OCR Conversion to Searchable PDF file

<< Click to Display Table of Contents >>

Navigation:  Add-ons > Optical Character Recognition Add-on >

OCR Conversion to Searchable PDF file

OCR conversion to searchable PDF


The OCR process identifies text in each page with near perfect accuracy and creates a hidden text layer within the same PDF file in such a way that each text word is exactly positioned behind its appearance in the image. This recognized text can now be used in three ways:


When the PDF file is open, you can search for any word or phrase using the search feature of the PDF application and it will highlight the appearance of the matched text


The text in PDF files is indexed by the indexing engine and can be used to search for content within these files from the main Docsvault search interface


The recognized text can be exported to a text file


For example:

When creating research report and proposals, many times you need to compile information from a variety of sources which may include other reports saved as PDF, printed documents, magazine or newspaper articles etc. Rather than retyping the information into your new document, simply OCR it while scanning in Docsvault. You can then extract information from Docsvault PDF Editor and edit it into Notepad or easily copy and paste into any other editor.

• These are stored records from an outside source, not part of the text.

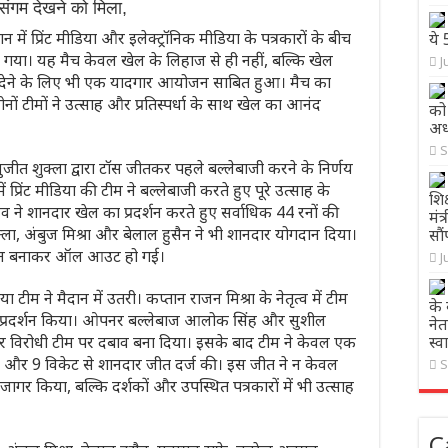
संगम देखने को मिला,
 में प्रिंट मीडिया और इलेक्ट्रॉनिक मीडिया के पत्रकारों के बीच
ये
ा गया। यह मैच केवल खेल के लिहाज से ही नहीं, बल्कि खेल
J
ा देने के लिए भी एक यादगार आयोजन साबित हुआ। मैच का
ों टीमों ने उत्साह और प्रतिस्पर्धा के साथ खेल का आनंद
को
अध
S
सुजीत शुक्ला द्वारा टॉस जीतकर पहले बल्लेबाजी करने के निर्णय
ं प्रिंट मीडिया की टीम ने बल्लेबाजी करते हुए पूरे उत्साह के
शिक
ने शानदार खेल का प्रदर्शन करते हुए सर्वाधिक 44 रनों की
मंत
्ला, अंबुज मिश्रा और बेलाल हुसैन ने भी शानदार योगदान दिया।
सौं
06 रन बनाकर ऑल आउट हो गई।
J
ा टीम ने मैदान में उतरी। कप्तान राजन मिश्रा के नेतृत्व में टीम
के 
ीन प्रदर्शन किया। ओपनर बल्लेबाज आलोक सिंह और सुशील
ने
कर विरोधी टीम पर दबाव बना दिया। इसके बाद टीम ने केवल एक
स्‍
 और 9 विकेट से शानदार जीत दर्ज की। इस जीत ने न केवल
S
ागर किया, बल्कि दर्शकों और उपस्थित पत्रकारों में भी उत्साह
C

In a processed PDF file that is made searchable using OCR, the original scanned image is retained so that it looks exactly like it was scanned. The textual content that is extracted via OCR is put behind the image in a hidden text layer so search indexers can see it and you can select it as text in any PDF reader or editor.


note Note:

To have a full text indexing on a PDF file you need to have it's corresponding iFilter component installed on the Docsvault server system. Follow the "Indexing Help Page" link under the "Full Text Search" node in Docsvault Server Manager dialog for further help with iFilters.